Takeru rápidamente se olvido de las lágrimas, y paso a sonrojarse mucho, a lo que Taichi solo sonrió.

- Ábrelo - dijo Taichi con ánimos.

Takeru solo siguió la orden y prosiguió a hacer lo que le decían, al observar lo que había dentro, sus rostro cambio drásticamente a una enorme sonrisa con un brillo especial, sentía que su corazón latía fuertemente; sacó el collar y lo observó aún con ese rostro.
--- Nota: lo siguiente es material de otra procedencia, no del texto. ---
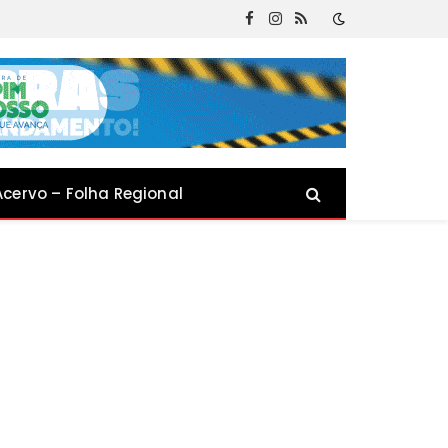
Facebook
Instagram
RSS
Acervo – Folha Regional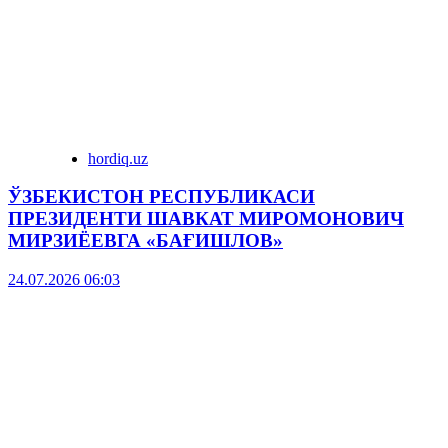
hordiq.uz
ЎЗБЕКИСТОН РЕСПУБЛИКАСИ
ПРЕЗИДЕНТИ ШАВКАТ МИРОМОНОВИЧ
МИРЗИЁЕВГА «БАҒИШЛОВ»
24.07.2026 06:03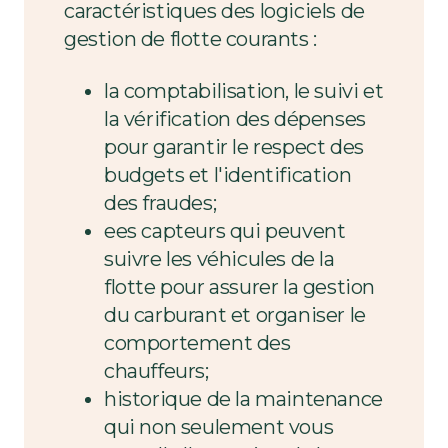
caractéristiques des logiciels de
gestion de flotte courants :
la comptabilisation, le suivi et
la vérification des dépenses
pour garantir le respect des
budgets et l'identification
des fraudes;
ees capteurs qui peuvent
suivre les véhicules de la
flotte pour assurer la gestion
du carburant et organiser le
comportement des
chauffeurs;
historique de la maintenance
qui non seulement vous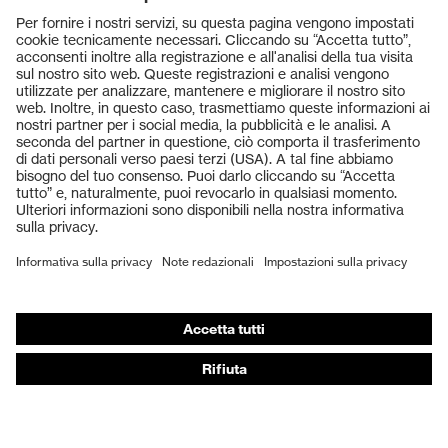
Prodotti
Occhiali protettivi
Elmetti protettivi
Guanti protettivi
Scarpe antinfortunistiche
DPI personalizzati
Respiratori filtranti
Protezione dell'udito
Abbigliamento protettivo e da lavoro
Consulenza di prodotto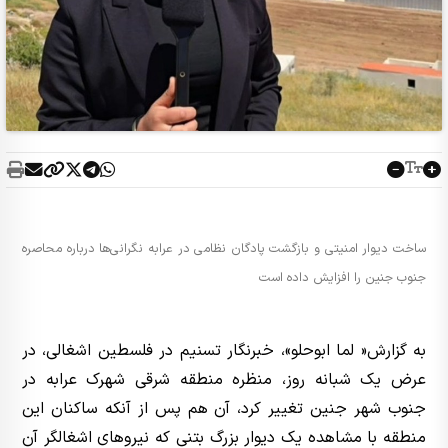
ساخت دیوار امنیتی و بازگشت پادگان نظامی در عرابه نگرانی‌ها درباره محاصره
جنوب جنین را افزایش داده است
به گزارش« لما ابوحلو»، خبرنگار تسنیم در فلسطین اشغالی، در
عرض یک شبانه روز، منظره منطقه شرقی شهرک عرابه در
جنوب شهر جنین تغییر کرد، آن هم پس از آنکه ساکنان این
منطقه با مشاهده یک دیوار بزرگ بتنی که نیروهای اشغالگر آن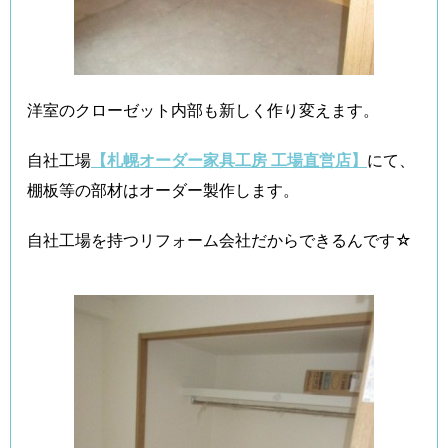
洋室のクローゼット内部も新しく作り変えます。
自社工場
【札幌オーダー家具工房 工場直営店】
にて、
棚板等の部材はオーダー製作します。
自社工場を持つリフォーム会社だからできるんです☆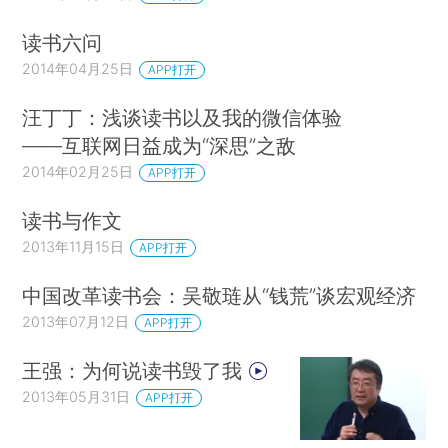
读书六问
2014年04月25日
APP打开
汪丁丁：浅谈读书以及我的微信体验
——互联网日益成为“深思”之敌
2014年02月25日
APP打开
读书与作文
2013年11月15日
APP打开
中国改革读书会：吴敬琏从“钱荒”谈宏观经济
2013年07月12日
APP打开
王强：为何说读书毁了我
2013年05月31日
APP打开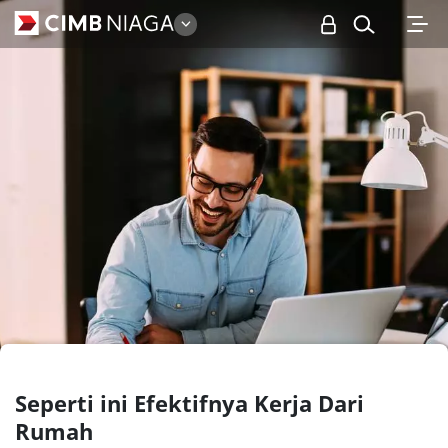
Personal
Seperti ini Efektifnya Kerja Dari
Rumah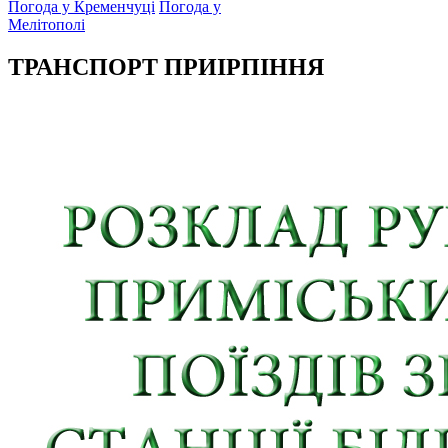
Погода у Кременчуці
Погода у
Мелітополі
ТРАНСПОРТ ПРИІРПІННЯ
Taichi sintió algo de celos debido a que ese collar le provocaba a Takeru una gran felicidad y no venía de su parte.

- Quieres que te lo ponga - dijo Taichi amablemente a Takeru, intentando no pasar a segundo plano.

- Sí - dijo Takeru aún con esa gran felicidad.

Taichi le coloco a Takeru el collar y le dijo algunos cumplidos, generando rubor en Takeru.

Debido a que atardecía decidieron irse, avanzaron un poco más y después de despedirse y algunas palabras de alegría hacia Takeru de parte de Taichi, cada uno decidió tomar su camino.

Takeru durante su trayecto a casa, se mantuvo muy feliz, con el collar entre sus manos y con un extraño sentimiento que lo había comenzado a recorrer desde que obtuvo el collar. Sentía que toda la felicidad que le había faltado durante los días y años anteriores regresaba en ese instante.

- Daisuke - pronunció Takeru, pero al notar lo que había dicho sacudió su cabeza y continúo su camino, no prestando atención a lo mencionado.

- Ahora que lo pienso este collar parece solo la mitad, donde estará lo otra - se cuestiono Takeru.

- Mmm…, quien sabe, mejor me dejo de preocupar por ese tipo de cosas - pensó Takeru, despejando así la pregunta anterior, pero no totalmente ya que algo de curiosidad quedaba en él.

Mientras tanto Daisuke se encontraba vagando, con algunas lágrimas en sus ojos, pero en menor cantidad ya que se había comenzado a cansar; no tenía dirección solo continuaba andando, mirando el collar que se había quedado, provocando aún más tristeza en él; pero por alguna razón no se podía deshacer de él.